June 1st, 2011 : posted in Industry by C Steele
If you’ve ever had dinner at a local restaurant for something ridiculous – say, 90% off the usual cost – you might have wondered how and why group buying works.
The concept is simple: collective buying power means that group buying sites can negotiate deals with local merchants and promise to deliver crowds of customers in exchange for large discounts.
The merchant is assured of a large group of customers, as well as the exposure of their brand/business, while the group of users receive sizable discounts on products or service they actually want.
The group buying concept has origins in the Chinese tuangou trend where a group of friends or acquaintances from an online forum or group would negotiate a bulk price on an item or service that they wanted to purchase.
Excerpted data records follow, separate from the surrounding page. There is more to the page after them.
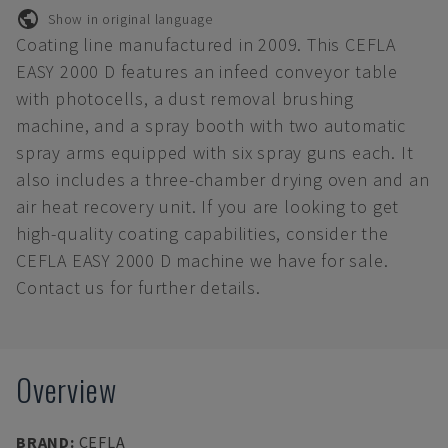
Show in original language
Coating line manufactured in 2009. This CEFLA
EASY 2000 D features an infeed conveyor table
with photocells, a dust removal brushing
machine, and a spray booth with two automatic
spray arms equipped with six spray guns each. It
also includes a three-chamber drying oven and an
air heat recovery unit. If you are looking to get
high-quality coating capabilities, consider the
CEFLA EASY 2000 D machine we have for sale.
Contact us for further details.
Overview
BRAND
:
CEFLA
The difference now is that the group buying sites do the negotiations and gather the collective so that the individual only needs to take up the offer.
The leaders of group buying are, without doubt, Groupon. The company serves over 150 markets in the US, and over 100 locations throughout Europe.
Other sites are a little truer to the tuangou concept and connect deal-seeks either individually or collectively with merchants. One example is Ask for a Deal in the US – a company which acts as an intermediary between buyers and merchants where the former can ask for a discount. While the site isn’t actively negotiating the deal, as with the more common group buying sites, they can secure discounts for their users for much the same reason – they are promising large quantities of purchases.